Symphony No. 40 in G minor, K. 550 was written by Wolfgang Amadeus Mozart in 1788. It is sometimes referred to as the "Great G minor symphony", to distinguish it from the "Little G minor symphony", No. 25. The two are the only extant minor key symphonies Mozart wrote.

History

Composition
The date of completion of this symphony is known exactly, since Mozart in his mature years kept a full catalog of his completed works; he entered the 40th Symphony into it on 25 July 1788. Work on the symphony occupied an exceptionally productive period of just a few weeks during which time he also completed the 39th and 41st symphonies (26 June and 10 August, respectively). Nikolaus Harnoncourt conjectured that Mozart composed the three symphonies as a unified work, pointing, among other things, to the fact that the Symphony No. 40, as the middle work, has no introduction (unlike No. 39) and does not have a finale of the scale of No. 41's.

The 40th symphony exists in two versions, differing primarily in that one includes parts for a pair of clarinets (with suitable adjustments made in the other wind parts). Most likely, the clarinet parts were added in a revised version. The autograph scores of both versions were acquired in the 1860s by Johannes Brahms, who later donated the manuscripts to the Gesellschaft der Musikfreunde in Vienna, where they reside today.

Premiere
As Neal Zaslaw has pointed out, writers on Mozart have often suggested – or even asserted – that Mozart never heard his 40th Symphony performed. Some commentators go further, suggesting that Mozart wrote the symphony (and its companions, Nos. 39 and 41) without even intending it to be performed, but rather for posterity, as (to use Alfred Einstein's words) an "appeal to eternity".

Modern scholarship suggests that these conjectures are not correct. First, in a recently discovered 10 July 1802 letter by the musician Johann Wenzel (1762–1831) to the publisher  in Leipzig, Wenzel refers to a performance of the symphony at the home of Baron Gottfried van Swieten with Mozart present, but the execution was so poor that the composer had to leave the room.

There is strong circumstantial evidence for other, probably better, performances. On several occasions between the composition of the symphony and the composer's death, symphony concerts were given featuring Mozart's music for which copies of the program have survived, announcing a symphony unidentified by date or key. These include:

Dresden, 14 April 1789, during Mozart's Berlin journey
Leipzig, 12 May 1789, on the same trip
Frankfurt, 15 October 1790
Copies survive of a poster for a concert given by the Tonkünstler-Societät (Society of Musicians) 17 April 1791 in the Burgtheater in Vienna, conducted by Mozart's colleague Antonio Salieri. The first item on the program was billed as "A Grand Symphony composed by Herr Mozart".
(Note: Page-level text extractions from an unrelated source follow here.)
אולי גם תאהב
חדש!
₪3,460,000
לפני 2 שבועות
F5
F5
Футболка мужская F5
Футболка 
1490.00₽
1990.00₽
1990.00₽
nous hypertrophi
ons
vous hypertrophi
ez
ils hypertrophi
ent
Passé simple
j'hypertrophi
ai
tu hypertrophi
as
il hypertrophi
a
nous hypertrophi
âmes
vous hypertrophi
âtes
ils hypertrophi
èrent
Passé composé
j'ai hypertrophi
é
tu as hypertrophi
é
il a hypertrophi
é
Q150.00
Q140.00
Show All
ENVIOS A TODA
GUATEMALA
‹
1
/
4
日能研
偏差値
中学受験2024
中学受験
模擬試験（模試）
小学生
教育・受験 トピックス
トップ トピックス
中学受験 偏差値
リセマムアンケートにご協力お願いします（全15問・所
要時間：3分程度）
Most important is the fact that Mozart revised his symphony (see above). As Zaslaw says, this "demonstrates that [the symphony] was performed, for Mozart would hardly have gone to the trouble of adding the clarinets and rewriting the flutes and oboes to accommodate them, had he not had a specific performance in view." The orchestra for the 1791 Vienna concert included the clarinetist brothers Anton and Johann Nepomuk Stadler; which, as Zaslaw points out, limits the possibilities to just the 39th and 40th symphonies.
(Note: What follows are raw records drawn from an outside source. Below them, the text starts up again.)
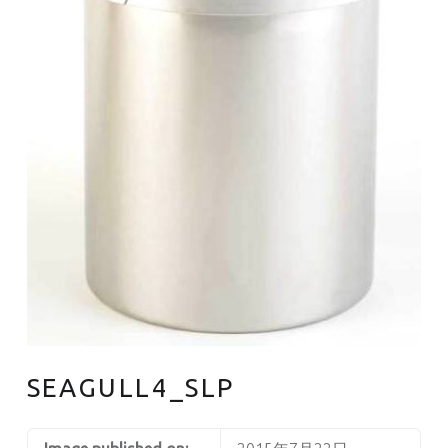
SEAGULL4_SLP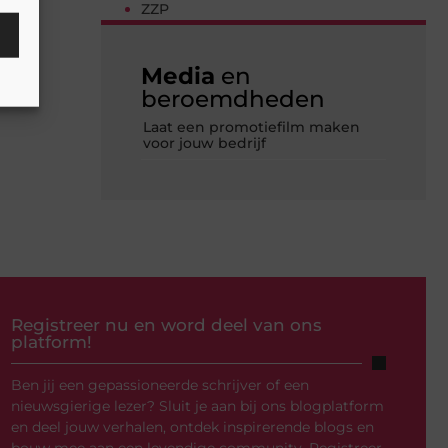
ZZP
Media
en
beroemdheden
Laat een promotiefilm maken
voor jouw bedrijf
Registreer nu en word deel van ons
platform!
Ben jij een gepassioneerde schrijver of een
nieuwsgierige lezer? Sluit je aan bij ons blogplatform
en deel jouw verhalen, ontdek inspirerende blogs en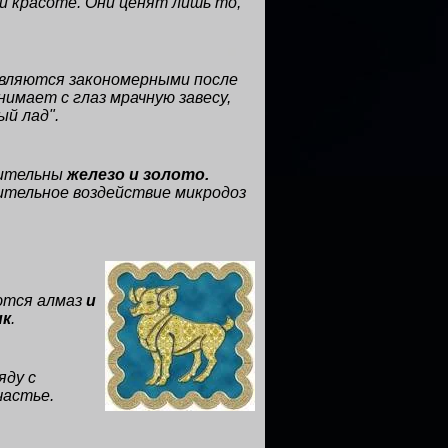
й красоте. Они ценят лишь то,
являются закономерными после
нимает с глаз мрачную завесу,
ый лад".
тительны
железо и золото.
ительное воздействие микродоз
яются алмаз
и
ик
.
яду с
частье.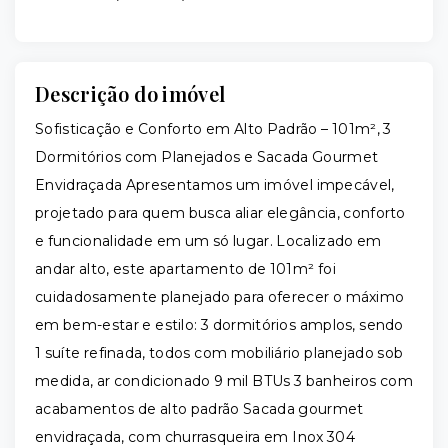
Descrição do imóvel
Sofisticação e Conforto em Alto Padrão – 101m², 3
Dormitórios com Planejados e Sacada Gourmet
Envidraçada Apresentamos um imóvel impecável,
projetado para quem busca aliar elegância, conforto
e funcionalidade em um só lugar. Localizado em
andar alto, este apartamento de 101m² foi
cuidadosamente planejado para oferecer o máximo
em bem-estar e estilo: 3 dormitórios amplos, sendo
1 suíte refinada, todos com mobiliário planejado sob
medida, ar condicionado 9 mil BTUs 3 banheiros com
acabamentos de alto padrão Sacada gourmet
envidraçada, com churrasqueira em Inox 304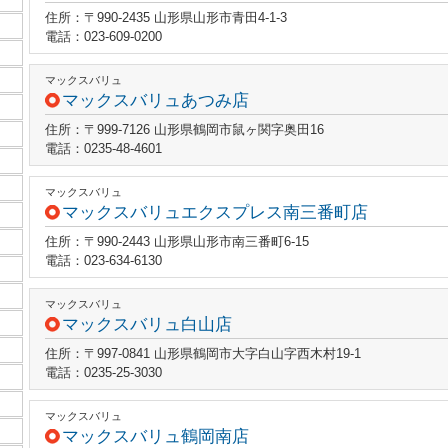
住所：〒990-2435 山形県山形市青田4-1-3
電話：023-609-0200
マックスバリュ
マックスバリュあつみ店
住所：〒999-7126 山形県鶴岡市鼠ヶ関字奥田16
電話：0235-48-4601
マックスバリュ
マックスバリュエクスプレス南三番町店
住所：〒990-2443 山形県山形市南三番町6-15
電話：023-634-6130
マックスバリュ
マックスバリュ白山店
住所：〒997-0841 山形県鶴岡市大字白山字西木村19-1
電話：0235-25-3030
マックスバリュ
マックスバリュ鶴岡南店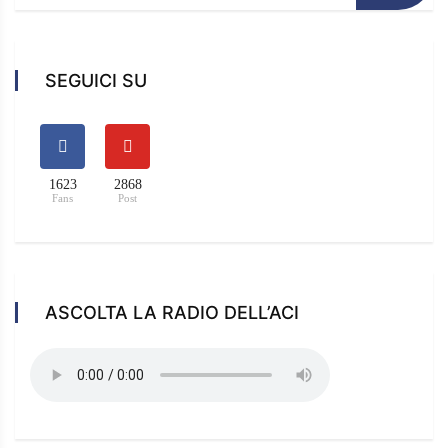
SEGUICI SU
1623
2868
Fans
Post
ASCOLTA LA RADIO DELL’ACI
Zaslaw adds: "The version without clarinets must also have been performed, for the reorchestrated version of two passages in the slow movement, which exists in Mozart's hand, must have resulted from his having heard the work and discovered an aspect needing improvement."
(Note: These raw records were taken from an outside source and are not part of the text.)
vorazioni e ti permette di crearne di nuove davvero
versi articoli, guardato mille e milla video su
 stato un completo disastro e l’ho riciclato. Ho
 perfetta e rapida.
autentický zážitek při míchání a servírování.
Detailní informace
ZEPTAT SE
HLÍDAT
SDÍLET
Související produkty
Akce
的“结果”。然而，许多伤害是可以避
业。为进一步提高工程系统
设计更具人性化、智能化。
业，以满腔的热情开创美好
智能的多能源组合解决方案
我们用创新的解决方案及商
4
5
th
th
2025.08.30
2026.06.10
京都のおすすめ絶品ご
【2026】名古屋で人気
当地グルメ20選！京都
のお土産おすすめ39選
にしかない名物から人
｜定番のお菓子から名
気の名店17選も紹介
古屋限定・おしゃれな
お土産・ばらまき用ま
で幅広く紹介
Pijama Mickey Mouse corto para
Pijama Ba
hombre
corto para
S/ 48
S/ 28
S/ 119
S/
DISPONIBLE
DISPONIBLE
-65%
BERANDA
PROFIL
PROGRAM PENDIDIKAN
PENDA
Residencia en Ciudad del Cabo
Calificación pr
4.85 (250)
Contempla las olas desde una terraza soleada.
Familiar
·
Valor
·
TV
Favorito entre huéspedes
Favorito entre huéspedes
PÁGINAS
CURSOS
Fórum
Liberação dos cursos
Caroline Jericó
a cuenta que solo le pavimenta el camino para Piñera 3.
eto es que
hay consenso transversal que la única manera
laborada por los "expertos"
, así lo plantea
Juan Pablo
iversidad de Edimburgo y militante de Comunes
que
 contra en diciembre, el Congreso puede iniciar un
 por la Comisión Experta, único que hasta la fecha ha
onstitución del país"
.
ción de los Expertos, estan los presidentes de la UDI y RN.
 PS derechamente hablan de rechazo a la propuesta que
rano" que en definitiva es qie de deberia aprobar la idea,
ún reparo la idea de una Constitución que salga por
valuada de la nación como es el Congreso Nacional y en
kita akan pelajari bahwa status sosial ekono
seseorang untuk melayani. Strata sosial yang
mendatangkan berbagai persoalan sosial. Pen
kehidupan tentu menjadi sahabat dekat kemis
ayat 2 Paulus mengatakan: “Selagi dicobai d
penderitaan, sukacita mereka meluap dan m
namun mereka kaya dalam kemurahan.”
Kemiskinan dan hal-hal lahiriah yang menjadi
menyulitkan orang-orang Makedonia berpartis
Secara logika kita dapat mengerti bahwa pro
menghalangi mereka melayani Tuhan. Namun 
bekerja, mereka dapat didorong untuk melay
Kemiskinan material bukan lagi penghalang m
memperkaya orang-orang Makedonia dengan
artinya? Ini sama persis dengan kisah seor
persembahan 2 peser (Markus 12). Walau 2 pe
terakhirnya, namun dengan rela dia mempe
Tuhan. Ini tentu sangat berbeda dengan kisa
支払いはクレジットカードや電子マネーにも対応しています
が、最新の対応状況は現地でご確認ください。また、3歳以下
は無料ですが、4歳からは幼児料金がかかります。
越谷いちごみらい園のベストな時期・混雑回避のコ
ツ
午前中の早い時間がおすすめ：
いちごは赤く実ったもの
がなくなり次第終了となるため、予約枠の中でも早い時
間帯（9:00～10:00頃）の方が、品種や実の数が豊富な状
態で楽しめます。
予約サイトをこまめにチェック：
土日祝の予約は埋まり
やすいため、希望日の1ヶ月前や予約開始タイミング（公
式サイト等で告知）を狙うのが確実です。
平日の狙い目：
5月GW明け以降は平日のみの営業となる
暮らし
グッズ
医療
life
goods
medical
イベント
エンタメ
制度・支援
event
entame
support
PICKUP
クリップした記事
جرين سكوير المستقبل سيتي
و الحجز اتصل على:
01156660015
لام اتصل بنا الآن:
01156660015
Regarding the concerts for which the Symphony was originally intended when it was composed in 1788, Otto Erich Deutsch suggests that Mozart was preparing to hold a series of three "Concerts in the Casino", in a new casino in the Spiegelgasse owned by Philipp Otto. Mozart even sent a pair of tickets for this series to his friend Michael Puchberg. But it seems impossible to determine whether the concert series was held, or was cancelled for lack of interest. Zaslaw suggests that only the first of the three concerts was actually held.

Music

The symphony is scored (in its revised version) for flute, 2 oboes, 2 clarinets, 2 bassoons, 2 horns, and strings.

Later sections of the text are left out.